Défenseure de la représentativité et de la diversité culturelles

 La société canadienne se métisse de plus en plus et la représentativité est très importante pour les personnes immigrantes. Chan Tep le sait. « Il y a plusieurs enjeux quand on n’arrive pas à se sentir existant dans une société. Cela peut jouer sur notre façon de se projeter dans l’avenir, sur l’estime de soi, sur sa confiance et sa capacité d’évoluer dans une communauté », croit la journaliste qui s’inscrit en défenseure de la diversité culturelle.

Pour mener son combat, la spécialiste en communication visuelle et marketing a dû changer de carrière. La native du Cambodge a choisi les médias. En tant que membre de ce qu’on appelle « quatrième pouvoir », elle a su mesurer l’efficacité de cette arme capable d’influencer les sociétés, les jeunes, les politiques et les institutions.

C’est ainsi qu’elle a développé, en 2015, Mosaïque en lumière. Ce magazine interculturel promeut la diversité sous toutes ses formes. « C’est à partir de cette émission que les gens du Grand Montréal ont pu me connaître, ainsi que mes intérêts en lien avec tout ce qui touche l’immigration », explique celle qui est devenue aujourd’hui une icône dans les médias. Elle a d’ailleurs été honorée par l’Assemblée nationale du Québec pour son implication auprès de femmes immigrantes.

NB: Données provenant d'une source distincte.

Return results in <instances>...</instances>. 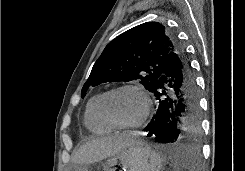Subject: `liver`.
Here are the masks:
<instances>
[{
    "mask_svg": "<svg viewBox=\"0 0 245 171\" xmlns=\"http://www.w3.org/2000/svg\"><path fill=\"white\" fill-rule=\"evenodd\" d=\"M137 142L139 141L136 140V134L134 133L115 134L92 139L79 148L73 156L72 162L75 164L100 162Z\"/></svg>",
    "mask_w": 245,
    "mask_h": 171,
    "instance_id": "1",
    "label": "liver"
}]
</instances>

Donner une voix à la diversité dans les médias

Le paysage médiatique au Canada et au Québec est ouvert à tout le monde. Mais comme partout ailleurs, il faut travailler fort pour se tailler une place, car il y a beaucoup d’appelés, mais peu d’élus dans ce secteur. « La diversité dans les médias est possible. J’en suis une preuve. Toutefois, avant d’avoir sa place au soleil, il faut comprendre le système dans lequel on est », prévient la journaliste.

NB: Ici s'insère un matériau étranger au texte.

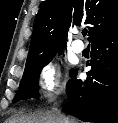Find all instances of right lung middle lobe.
Wrapping results in <instances>:
<instances>
[{
    "mask_svg": "<svg viewBox=\"0 0 118 123\" xmlns=\"http://www.w3.org/2000/svg\"><path fill=\"white\" fill-rule=\"evenodd\" d=\"M62 51L39 58L31 66L26 67L13 102L22 99L38 97V80L39 74L44 66H46L57 54Z\"/></svg>",
    "mask_w": 118,
    "mask_h": 123,
    "instance_id": "dd1d6c3e",
    "label": "right lung middle lobe"
}]
</instances>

La recette n’est pas seulement dans le savoir-faire. Elle encourage les personnes intéressées à développer leurs talents et faire du réseautage. Pas seulement sur une base quantitative, mais aussi et surtout qualitative.

Chan Tep n’est pas du genre à baisser les bras. Malgré le traumatisme intergénérationnel qu’elle a connu, des épisodes de racisme et de discrimination qu’elle a vécus, un cancer des ovaires qui l’a terrassée, le départ brutal de sa mère, morte d’une crise cardiaque en 2019, elle s’est hissée avec brio au sommet. D’autres diront une citadelle.

Mère de deux enfants, Chan Tep est aujourd’hui Conseillère, planification stratégique et opérationnelle au secteur Diversité et Inclusion à Radio-Canada.

Cet espace médiatique investi, elle y a fait forte impression. Tep pose sa voix sur des thèmes souvent éludés par le paysage médiatique où elle officie.

Faisant partie des Cambodgiens et Cambodgiennes qui se sont le plus démarqués au Canada, selon l’Encyclopédie canadienne, elle garde un lien fort avec sa terre natale. Elle y re – tourne à quelques reprises pour communier avec son histoire.

L’un de ses plus grands souhaits est de produire un documentaire sur l’histoire de sa famille. Un souhait d’autant plus cher pour son père de quatre-vingt-trois ans qui a connu de douloureuses épreuves notamment des séjours répétés en prison, la mort de son fils et un éclat de mine dans son doigt, et ce, en souvenir du régime de terreur des Khmers rouges de Pol Pot. Ces derniers tombaient, le 7 janvier 1979, sous les coups d’une invasion militaire par le Vietnam.